Advanced techniques

Separate sky and bounce

Enlighten indirect lighting can look flat and washed out when it contains both sky lighting from above and sun bounce from below. To prevent this, use the environment visibility factor to apply sky lighting separately from bounce.

The images below show combined sky and bounce on the left, and separate sky and bounce on the right.

The cliff wall is mostly indirectly lit, and uses probe lighting. There is strong sunlight bounce from below, and strong sky lighting from above. With combined sky and bounce the cliff appears lit from no specific direction. The cliff wall appears to glow in an unnatural way. With separate sky and bounce the cliff appears brightly lit from below by yellow bounce from the sun, and also brightly lit from above by blue sky.

To apply sky lighting separately:

• When adding a system, probe set or cubemap to the high level runtime, do not call SetEmissiveEnvironment.
• In the pixel shader, multiply the unoccluded sky lighting by the environment visibility factor.

For per pixel probe lighting, generate environment visibility data and compute the environment visibility factor for the surface normal:

• In the Radiosity parameters, set the probesParameterSet envVisShNumCoefficients to SH_ORDER_L1.
• Create a fourth PPPI atlas texture with the same format as the R, G and B atlas textures.
• When compiling PppiAtlasUpdate.hlsl and PppiCommon.cg, #define PPPI_ENVIRONMENT_VISIBILITY.
• Before rendering, bind the fourth atlas texture in the same way as the R, G and B atlas textures.
• To compute the environment visibility factor in the pixel shader, evaluate the SH function for PppiSample::EnvironmentVisibility in the same way as for the R, G and B channels.

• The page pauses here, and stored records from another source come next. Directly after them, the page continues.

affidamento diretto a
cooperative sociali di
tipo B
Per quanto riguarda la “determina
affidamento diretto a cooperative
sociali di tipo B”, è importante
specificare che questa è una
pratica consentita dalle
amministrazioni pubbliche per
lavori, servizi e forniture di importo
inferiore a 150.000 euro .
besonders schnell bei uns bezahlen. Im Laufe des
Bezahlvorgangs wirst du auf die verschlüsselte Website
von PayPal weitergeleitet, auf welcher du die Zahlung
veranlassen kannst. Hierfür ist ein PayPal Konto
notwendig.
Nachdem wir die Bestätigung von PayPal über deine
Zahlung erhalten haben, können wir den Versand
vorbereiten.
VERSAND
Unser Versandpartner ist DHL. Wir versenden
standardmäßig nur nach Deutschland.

For lightmap lighting, the environment visibility factor is the fourth component of the radiosity normal texture.

Mesh area light proxies

To get precise control over area light sources, the artist can create a special proxy mesh to be used as an area light source. In this scenario, we want the surface to emit light with full contribution, but not reflect or block incoming light. To achieve this, when the artist has marked the material as a a special area light source, set both indirectTransparency and indirectReflectivity to one. To prevent secondary bounces from the area light geometry, assign surfaces using the material a black (zero) albedo.

For this type of material that will emit bright light at runtime, set isEmissive=true. This can boost the accuracy of emissive lighting particularly for small emissive surfaces.

High quality radiosity

When the cost of Enlighten radiosity computation is not a priority, such as for offline rendering, you might want to boost the quality of the output. This would normally be done at the same time as increasing the indirect lighting resolution.

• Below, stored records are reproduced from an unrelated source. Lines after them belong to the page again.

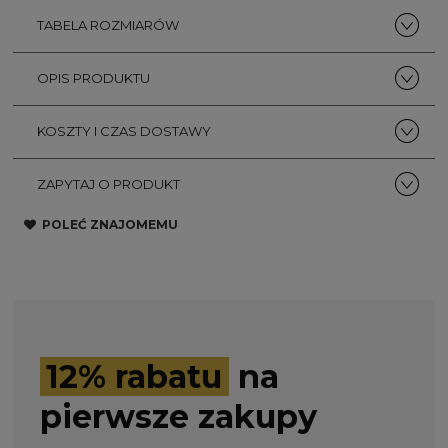
TABELA ROZMIARÓW
OPIS PRODUKTU
KOSZTY I CZAS DOSTAWY
ZAPYTAJ O PRODUKT
POLEĆ ZNAJOMEMU
12% rabatu
na
pierwsze zakupy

• budget: The number of irradiance form factors to store. Increases runtime memory and cpu.

  this attribute is named irradBudget when used in a parameterSet element.

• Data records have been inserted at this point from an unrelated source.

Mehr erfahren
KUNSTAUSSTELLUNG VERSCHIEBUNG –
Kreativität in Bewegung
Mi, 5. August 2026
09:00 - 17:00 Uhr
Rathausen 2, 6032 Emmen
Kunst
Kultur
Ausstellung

• quality: The number of rays to cast for computing irradiance form factors. Increases precompute time.

  this attribute is named irradQuality when used in a parameterSet element.

Radiosity-only cubemap output

Enlighten provides the option to generate radiosity-only cube map output which can be composited with high frequency material albedo and direct lighting information in your engine on the GPU. This low-frequency indirect lighting output is analogous to the irradiance output from Enlighten's system solver and could be computed at a lower resolution than the final cube map with which it is composited. The images below shows a visualisation of radiosity-only cube map output.

To enable radiosity only cubemap output in the high level runtime, construct UpdateManagerWorkerProperties with m_ComputeRadiosityOnlyCubeMaps set to true and call IUpdateManager::EnqueueSetWorkerProperties.